----- SOURCE MATERIAL -----
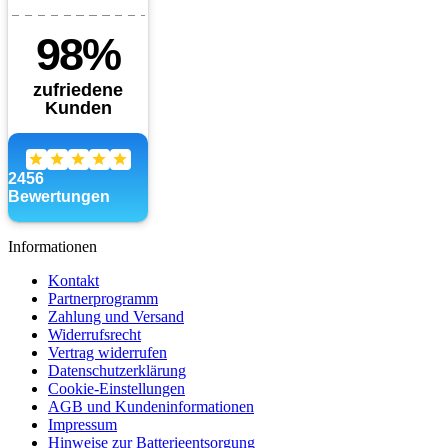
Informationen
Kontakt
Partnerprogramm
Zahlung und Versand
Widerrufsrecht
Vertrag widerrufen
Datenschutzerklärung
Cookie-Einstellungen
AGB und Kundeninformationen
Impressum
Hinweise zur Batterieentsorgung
-----
----- SOURCE MATERIAL -----
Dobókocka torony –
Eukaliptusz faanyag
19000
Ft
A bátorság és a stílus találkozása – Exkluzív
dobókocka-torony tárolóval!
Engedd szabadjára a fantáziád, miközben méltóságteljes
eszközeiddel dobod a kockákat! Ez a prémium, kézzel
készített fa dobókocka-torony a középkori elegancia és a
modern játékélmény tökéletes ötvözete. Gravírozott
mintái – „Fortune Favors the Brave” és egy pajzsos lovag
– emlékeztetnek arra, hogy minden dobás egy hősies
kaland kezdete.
-----
----- SOURCE MATERIAL -----
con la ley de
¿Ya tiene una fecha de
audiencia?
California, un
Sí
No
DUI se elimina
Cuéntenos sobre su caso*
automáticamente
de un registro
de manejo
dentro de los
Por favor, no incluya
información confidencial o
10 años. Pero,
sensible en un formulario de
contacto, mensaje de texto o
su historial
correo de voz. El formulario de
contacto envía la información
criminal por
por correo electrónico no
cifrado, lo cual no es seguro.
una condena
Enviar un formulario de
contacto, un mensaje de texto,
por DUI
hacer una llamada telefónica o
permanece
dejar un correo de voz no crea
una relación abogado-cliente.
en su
-----
→ REQUIRED WORK
Return word for word the lines above from the line with "Cookie-Einstellungen" to the line with "Hinweise zur Batterieentsorgung", including both and leaving out all others.

→ ANSWER BOX
Cookie-Einstellungen
AGB und Kundeninformationen
Impressum
Hinweise zur Batterieentsorgung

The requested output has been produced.